Repeat the data word for word and skip the pictures.

***** Records supplied *****

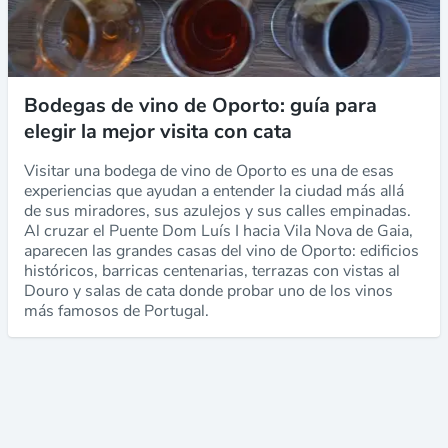
Bodegas de vino de Oporto: guía para
elegir la mejor visita con cata
Visitar una bodega de vino de Oporto es una de esas
experiencias que ayudan a entender la ciudad más allá
de sus miradores, sus azulejos y sus calles empinadas.
Al cruzar el Puente Dom Luís I hacia Vila Nova de Gaia,
aparecen las grandes casas del vino de Oporto: edificios
históricos, barricas centenarias, terrazas con vistas al
Douro y salas de cata donde probar uno de los vinos
más famosos de Portugal.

*****

## Task result:
Bodegas de vino de Oporto: guía para
elegir la mejor visita con cata
Visitar una bodega de vino de Oporto es una de esas
experiencias que ayudan a entender la ciudad más allá
de sus miradores, sus azulejos y sus calles empinadas.
Al cruzar el Puente Dom Luís I hacia Vila Nova de Gaia,
aparecen las grandes casas del vino de Oporto: edificios
históricos, barricas centenarias, terrazas con vistas al
Douro y salas de cata donde probar uno de los vinos
más famosos de Portugal.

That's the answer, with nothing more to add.